Illegal purchase of Auckland properties
5 July 2019
Overseas investors fined almost $3 million for illegal purchase of Auckland properties
The High Court yesterday ordered the overseas owners of two rural properties at Warkworth, north of Auckland, to pay $2.95 million to the Crown after an Overseas Investment Office (OIO) investigation found they were bought without consent.
The properties were bought in 2012 and 2014.
The court ordered the owners to sell the properties and pay penalties, costs and the gain made on the investment.
The overseas owners – Chinese businessmen Zhongliang Hong and Xueli Ke, and IRL Investment Limited and Grand Energetic Company Limited – should have applied to the OIO for consent to buy both properties because they are rural land of more than five hectares.
Land Information New Zealand Group Manager, Overseas Investment Office, Vanessa Horne said the penalties recognised the significant breach of the Overseas Investment Act.
“Our rural land has special protections under the Overseas Investment Act to ensure that overseas investors meet certain requirements to be able to buy it.
“The OIO will continue to investigate people and companies that do not respect the safeguards the Act provides for this sensitive land.”
The two properties illegally bought are:
• 185 Sandspit Road. In
January 2014 IRL (ultimately owned by Mr Hong and Mr Ke)
bought the land for $4,480,000. On 18 June 2019 the property
sold for $10,100,000, following the OIO investigation.
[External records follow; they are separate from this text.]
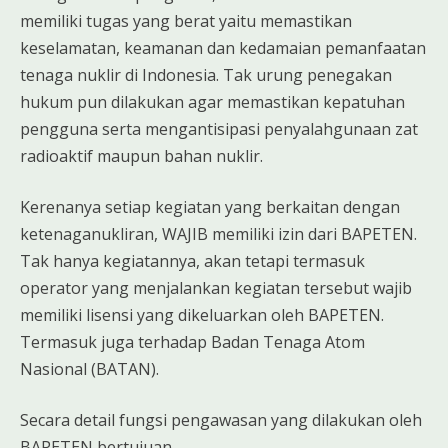
memiliki tugas yang berat yaitu memastikan
keselamatan, keamanan dan kedamaian pemanfaatan
tenaga nuklir di Indonesia. Tak urung penegakan
hukum pun dilakukan agar memastikan kepatuhan
pengguna serta mengantisipasi penyalahgunaan zat
radioaktif maupun bahan nuklir.
Kerenanya setiap kegiatan yang berkaitan dengan
ketenaganukliran, WAJIB memiliki izin dari BAPETEN.
Tak hanya kegiatannya, akan tetapi termasuk
operator yang menjalankan kegiatan tersebut wajib
memiliki lisensi yang dikeluarkan oleh BAPETEN.
Termasuk juga terhadap Badan Tenaga Atom
Nasional (BATAN).
Secara detail fungsi pengawasan yang dilakukan oleh
BAPETEN bertujuan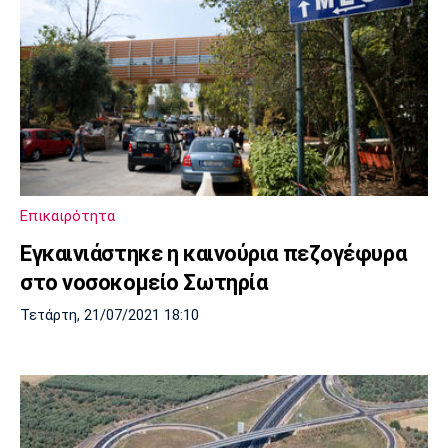
Επικαιρότητα
Εγκαινιάστηκε η καινούρια πεζογέφυρα
στο νοσοκομείο Σωτηρία
Τετάρτη, 21/07/2021 18:10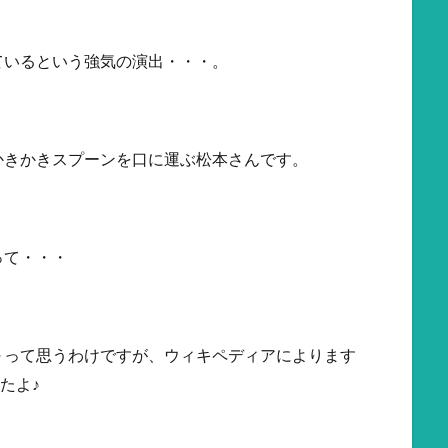
ているという強気の演出・・・。
かきかきスプーンを口に運ぶ松本さんです。
って・・・
～って思うわけですが、ウィキペディアによります
たよ♪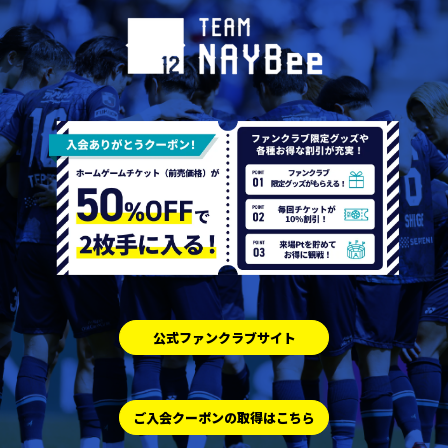
公式ファンクラブサイト
ご入会クーポンの取得はこちら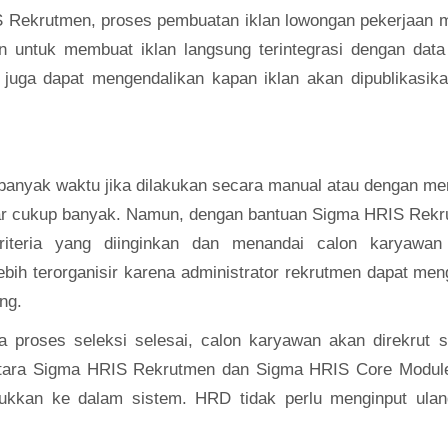
 Rekrutmen, proses pembuatan iklan lowongan pekerjaan m
n untuk membuat iklan langsung terintegrasi dengan data 
juga dapat mengendalikan kapan iklan akan dipublikasika
banyak waktu jika dilakukan secara manual atau dengan m
amar cukup banyak. Namun, dengan bantuan Sigma HRIS Rekr
iteria yang diinginkan dan menandai calon karyawan
lebih terorganisir karena administrator rekrutmen dapat men
ng.
 proses seleksi selesai, calon karyawan akan direkrut s
 antara Sigma HRIS Rekrutmen dan Sigma HRIS Core Module
ukkan ke dalam sistem. HRD tidak perlu menginput ulan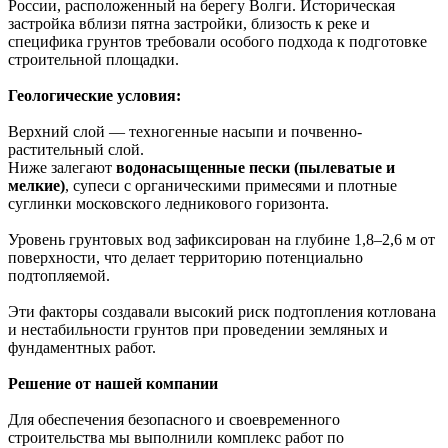
России, расположенный на берегу Волги. Историческая
застройка вблизи пятна застройки, близость к реке и
специфика грунтов требовали особого подхода к подготовке
строительной площадки.
Геологические условия:
Верхний слой — техногенные насыпи и почвенно-
растительный слой.
Ниже залегают
водонасыщенные пески (пылеватые и
мелкие)
, супеси с органическими примесями и плотные
суглинки московского ледникового горизонта.
Уровень грунтовых вод зафиксирован на глубине 1,8–2,6 м от
поверхности, что делает территорию потенциально
подтопляемой.
Эти факторы создавали высокий риск подтопления котлована
и нестабильности грунтов при проведении земляных и
фундаментных работ.
Решение от нашей компании
Для обеспечения безопасного и своевременного
строительства мы выполнили комплекс работ по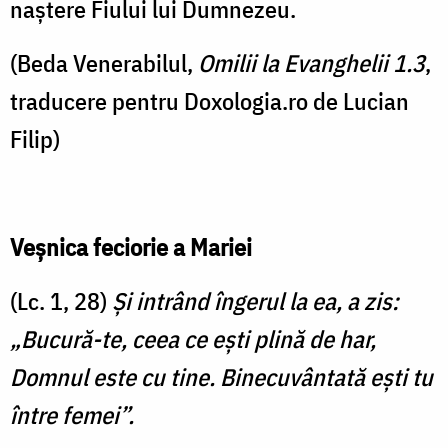
naștere Fiului lui Dumnezeu.
(Beda Venerabilul,
Omilii la Evanghelii 1.3
,
traducere pentru Doxologia.ro de Lucian
Filip)
Veșnica feciorie a Mariei
(Lc. 1, 28)
Şi intrând îngerul la ea, a zis:
„Bucură-te, ceea ce eşti plină de har,
Domnul este cu tine. Binecuvântată eşti tu
între femei”.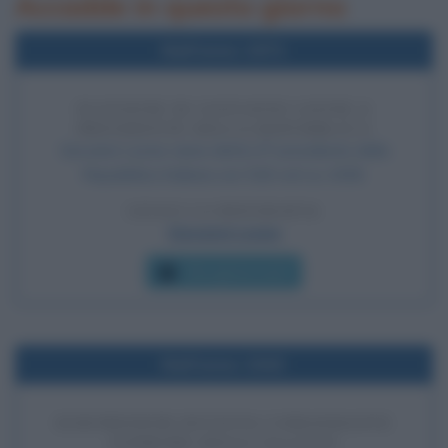
Accadde in questo giorno
Nell'anno 1971
ELEZIONE DI GIOVANNI LEONE A
PRESIDENTE DELLA REPUBBLICA
Giovanni Leone viene eletto 6° presidente della
Repubblica Italiana con 518 voti su 1008.
LEGGI LA BIOGRAFIA
Giovanni Leone
Che giorno era?
Nell'anno 1943
EISENHOWER DIVENTA COMANDANTE
SUPREMO DEGLI ALLEATI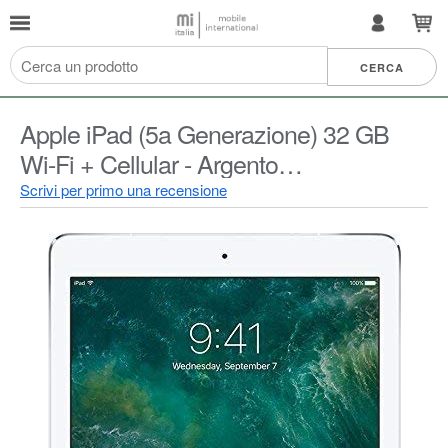
Apple iPad (5a Generazione) 32 GB
Wi-Fi + Cellular - Argento
(Ricondizionato)
Scrivi per primo una recensione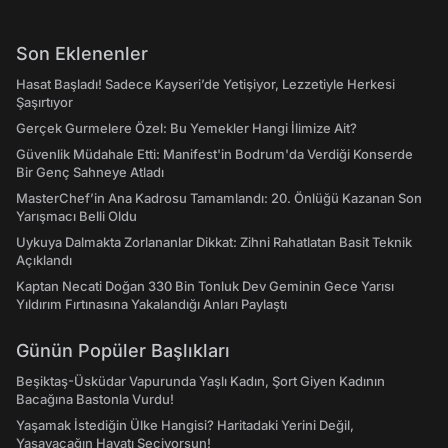
Son Eklenenler
Hasat Başladı! Sadece Kayseri’de Yetişiyor, Lezzetiyle Herkesi
Şaşırtıyor
Gerçek Gurmelere Özel: Bu Yemekler Hangi İlimize Ait?
Güvenlik Müdahale Etti: Manifest'in Bodrum'da Verdiği Konserde
Bir Genç Sahneye Atladı
MasterChef’in Ana Kadrosu Tamamlandı: 20. Önlüğü Kazanan Son
Yarışmacı Belli Oldu
Uykuya Dalmakta Zorlananlar Dikkat: Zihni Rahatlatan Basit Teknik
Açıklandı
Kaptan Necati Doğan 330 Bin Tonluk Dev Geminin Gece Yarısı
Yıldırım Fırtınasına Yakalandığı Anları Paylaştı
Günün Popüler Başlıkları
Beşiktaş-Üsküdar Vapurunda Yaşlı Kadın, Şort Giyen Kadının
Bacağına Bastonla Vurdu!
Yaşamak İstediğin Ülke Hangisi? Haritadaki Yerini Değil,
Yaşayacağın Hayatı Seçiyorsun!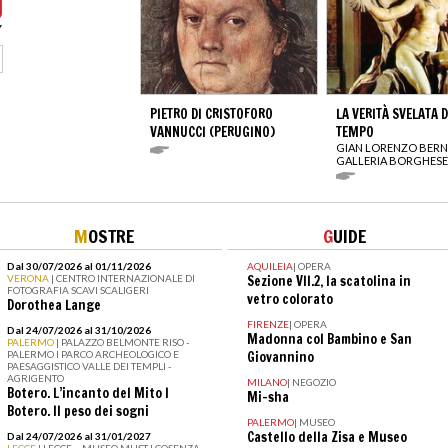
PIETRO DI CRISTOFORO
LA VERITÀ SVELATA 
VANNUCCI (PERUGINO)
TEMPO
GIAN LORENZO BERN
GALLERIA BORGHESE
M
OSTRE
G
UIDE
Dal 30/07/2026 al 01/11/2026
AQUILEIA
|
OPERA
VERONA
| CENTRO INTERNAZIONALE DI
Sezione VII.2, la scatolina in
FOTOGRAFIA SCAVI SCALIGERI
vetro colorato
Dorothea Lange
FIRENZE
|
OPERA
Dal 24/07/2026 al 31/10/2026
Madonna col Bambino e San
PALERMO
| PALAZZO BELMONTE RISO -
PALERMO I PARCO ARCHEOLOGICO E
Giovannino
PAESAGGISTICO VALLE DEI TEMPLI -
AGRIGENTO
MILANO
|
NEGOZIO
Botero. L’incanto del Mito I
Mi-sha
Botero. Il peso dei sogni
PALERMO
|
MUSEO
Castello della Zisa e Museo
Dal 24/07/2026 al 31/01/2027
LECCE
| LECCE – MUSEO MUST I COSENZA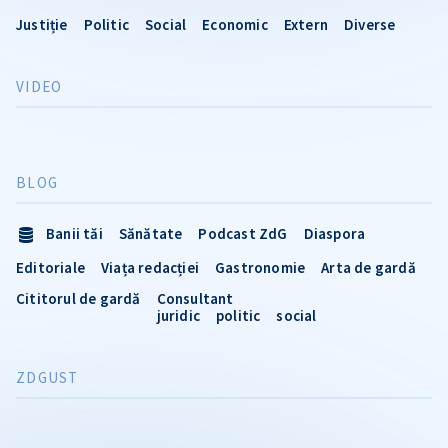
Justiție
Politic
Social
Economic
Extern
Diverse
VIDEO
BLOG
Banii tăi
Sănătate
Podcast ZdG
Diaspora
Editoriale
Viața redacției
Gastronomie
Arta de gardă
Cititorul de gardă
Consultant
juridic
politic
social
ZDGUST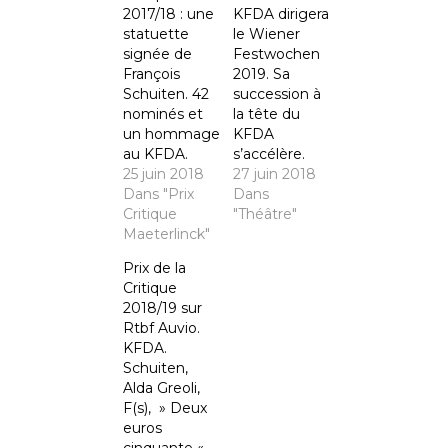
2017/18 : une
KFDA dirigera
statuette
le Wiener
signée de
Festwochen
François
2019. Sa
Schuiten. 42
succession à
nominés et
la tête du
un hommage
KFDA
au KFDA.
s’accélère.
25 juin 2018
27 juin 2018
Dans "Prix
Dans
Critique
"Théâtre"
Maeterlinck"
Prix de la
Critique
2018/19 sur
Rtbf Auvio.
KFDA.
Schuiten,
Alda Greoli,
F(s), » Deux
euros
cinquante «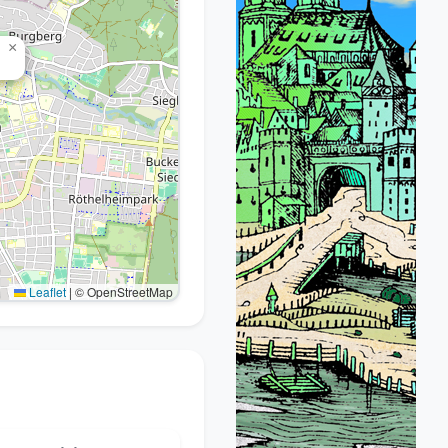
×
Leaflet
|
© OpenStreetMap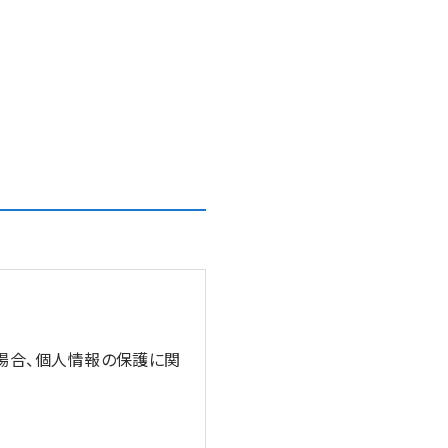
う場合、個人情報の保護に関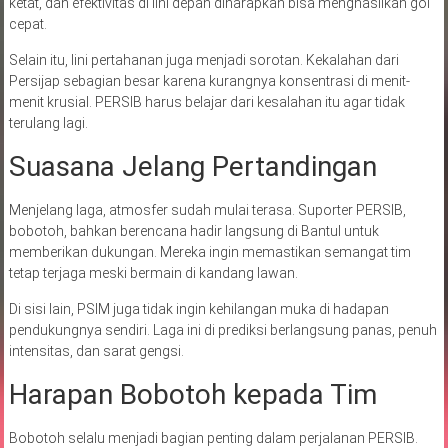
ketat, dan efektivitas di lini depan diharapkan bisa menghasilkan gol
cepat.
Selain itu, lini pertahanan juga menjadi sorotan. Kekalahan dari
Persijap sebagian besar karena kurangnya konsentrasi di menit-
menit krusial. PERSIB harus belajar dari kesalahan itu agar tidak
terulang lagi.
Suasana Jelang Pertandingan
Menjelang laga, atmosfer sudah mulai terasa. Suporter PERSIB,
bobotoh, bahkan berencana hadir langsung di Bantul untuk
memberikan dukungan. Mereka ingin memastikan semangat tim
tetap terjaga meski bermain di kandang lawan.
Di sisi lain, PSIM juga tidak ingin kehilangan muka di hadapan
pendukungnya sendiri. Laga ini di prediksi berlangsung panas, penuh
intensitas, dan sarat gengsi.
Harapan Bobotoh kepada Tim
Bobotoh selalu menjadi bagian penting dalam perjalanan PERSIB.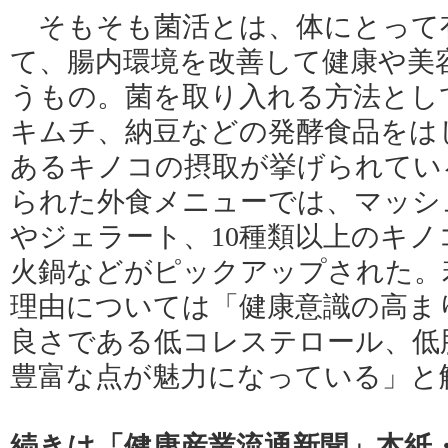
そもそも菌活とは、体にとって
て、腸内環境を改善して健康や美
うもの。菌を取り入れる方法とし
キムチ、納豆などの発酵食品をは
あるキノコの摂取が挙げられてい
られた外食メニューでは、マッシ
やジェラート、10種類以上のキ
火鍋などがピックアップされた。
理由については「健康意識の高ま
良さである低コレステロール、低
豊富な点が魅力になっている」と
続きは「健康産業流通新聞」本紙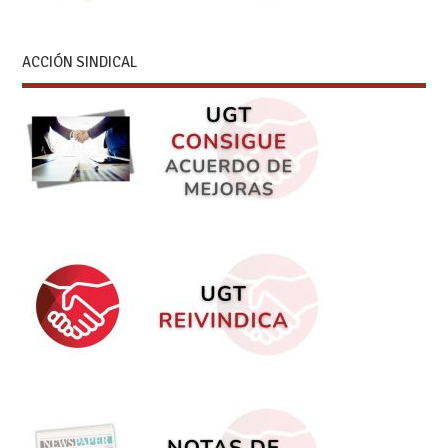
ACCIÓN SINDICAL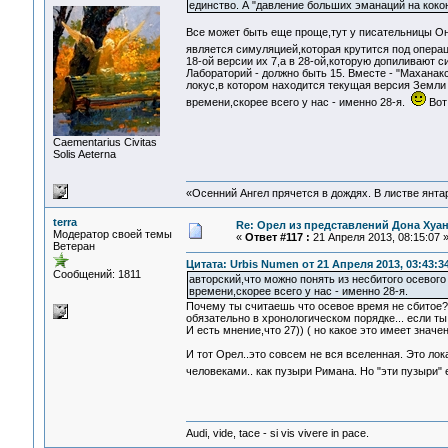
единство. А "давление больших эманаций на коко
Все может быть еще проще,тут у писательницы О
является симуляцией,которая крутится под опера
18-ой версии их 7,а в 28-ой,которую допиливают 
Лабораторий - должно быть 15. Вместе - "Маханак
локус,в котором находится текущая версия Земли 
времени,скорее всего у нас - именно 28-я.
Вот
Сaementarius Civitas
Solis Aeterna
«Осенний Ангел прячется в дождях. В листве янтарн
terra
Re: Орел из представлений Дона Хуан
Модератор своей темы
«
Ответ #117 :
21 Апреля 2013, 08:15:07 
Ветеран
Цитата: Urbis Numen от 21 Апреля 2013, 03:43:3
Сообщений: 1811
авторский,что можно понять из несбитого осевого
времени,скорее всего у нас - именно 28-я.
Почему ты считаешь что осевое время не сбитое?
обязательно в хронологическом порядке... если ты
И есть мнение,что 27)) ( но какое это имеет знач
И тот Орел..это совсем не вся вселенная. Это ло
человеками.. как пузыри Римана. Но "эти пузыри"
Audi, vide, tace - si vis vivere in pace.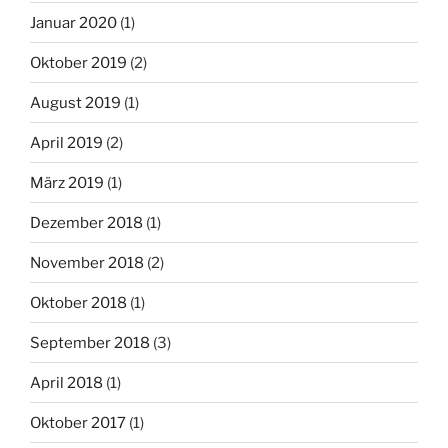
Januar 2020
(1)
Oktober 2019
(2)
August 2019
(1)
April 2019
(2)
März 2019
(1)
Dezember 2018
(1)
November 2018
(2)
Oktober 2018
(1)
September 2018
(3)
April 2018
(1)
Oktober 2017
(1)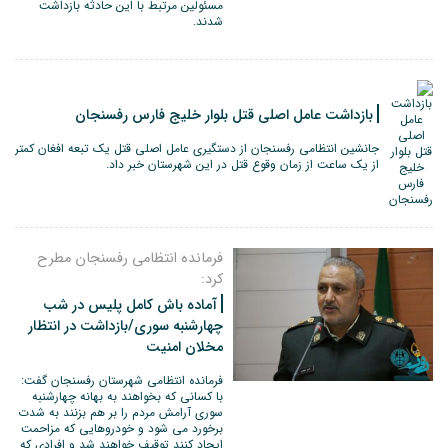
مسئولین مرتبط با این حادثه بازداشت
شدند.
بازداشت عامل اصلی قتل بلوار خلیج فارس رفسنجان
جانشین انتظامی رفسنجان از دستگیری عامل اصلی قتل یک تبعه افغان کمتر
از یک ساعت از زمان وقوع قتل در این شهرستان خبر داد.
فرمانده انتظامی رفسنجان مطرح
کرد:
آماده باش کامل پلیس در شب
چهارشنبه سوری/بازداشت در انتظار
مخلان امنیت
فرمانده انتظامی شهرستان رفسنجان گفت:
با کسانی که بخواهند به بهانه چهارشنبه
سوری آرامش مردم را بر هم بزنند به شدت
برخورد می شود و خودروهایی که مزاحمت
ایجاد کنند توقیف خواهند شد و افرادی که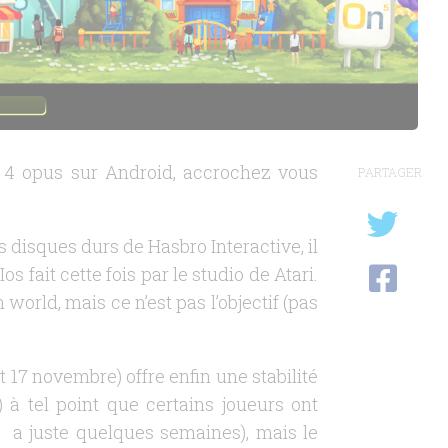
 4 opus sur Android, accrochez vous
PARTAGER
s disques durs de Hasbro Interactive, il
 fait cette fois par le studio de Atari.
orld, mais ce n’est pas l’objectif (pas
t 17 novembre) offre enfin une stabilité
 à tel point que certains joueurs ont
l a juste quelques semaines), mais le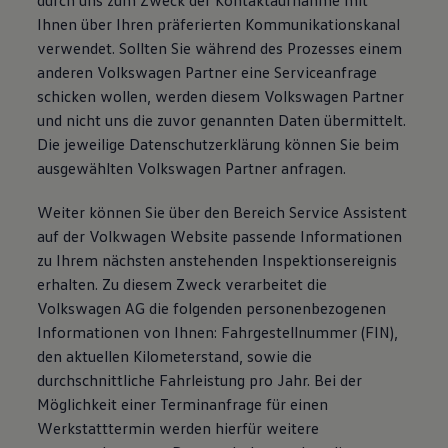
durch uns zum Zweck der Kontaktaufnahme mit
Ihnen über Ihren präferierten Kommunikationskanal
verwendet. Sollten Sie während des Prozesses einem
anderen Volkswagen Partner eine Serviceanfrage
schicken wollen, werden diesem Volkswagen Partner
und nicht uns die zuvor genannten Daten übermittelt.
Die jeweilige Datenschutzerklärung können Sie beim
ausgewählten Volkswagen Partner anfragen.
Weiter können Sie über den Bereich Service Assistent
auf der Volkwagen Website passende Informationen
zu Ihrem nächsten anstehenden Inspektionsereignis
erhalten. Zu diesem Zweck verarbeitet die
Volkswagen AG die folgenden personenbezogenen
Informationen von Ihnen: Fahrgestellnummer (FIN),
den aktuellen Kilometerstand, sowie die
durchschnittliche Fahrleistung pro Jahr. Bei der
Möglichkeit einer Terminanfrage für einen
Werkstatttermin werden hierfür weitere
A
gain of $2,335,256 was made on the sale after deducting
expenses such as legal costs and
• Kourawhero Lodge at 471 Wyllie Road. In July 2012 Mr Hong and Mr Ke bought the lodge for $2,550,000 through an associate. In April 2014 they transferred the land to Grand Energetic Company (ultimately owned by Mr Hong and Mr Ke). The lodge is due to be settled on 16 September 2019 for $3,250,000. No gain will be made on the sale after deducting expenses.
The OIO began its investigation of the transactions in October 2016. Mr Hong and Mr Ke changed lawyers three times during settlement negotiation with the OIO, which caused delay as each new set of solicitors had to be re-instructed and negotiations re-started.
At the time of the breaches, the Overseas Investment Act allowed a maximum penalty of $300,000 or the quantifiable gain made on the sale of the property, whichever is higher. Since the Overseas Investment Act was amended last year, the available penalty is now $300,000 or three times the quantifiable gain.
During the investigation Mr Hong and Mr Ke applied for retrospective consent to buy the properties. However, the OIO declined to grant consent because the investment did not provide enough benefits to New Zealand under the test to buy rural land.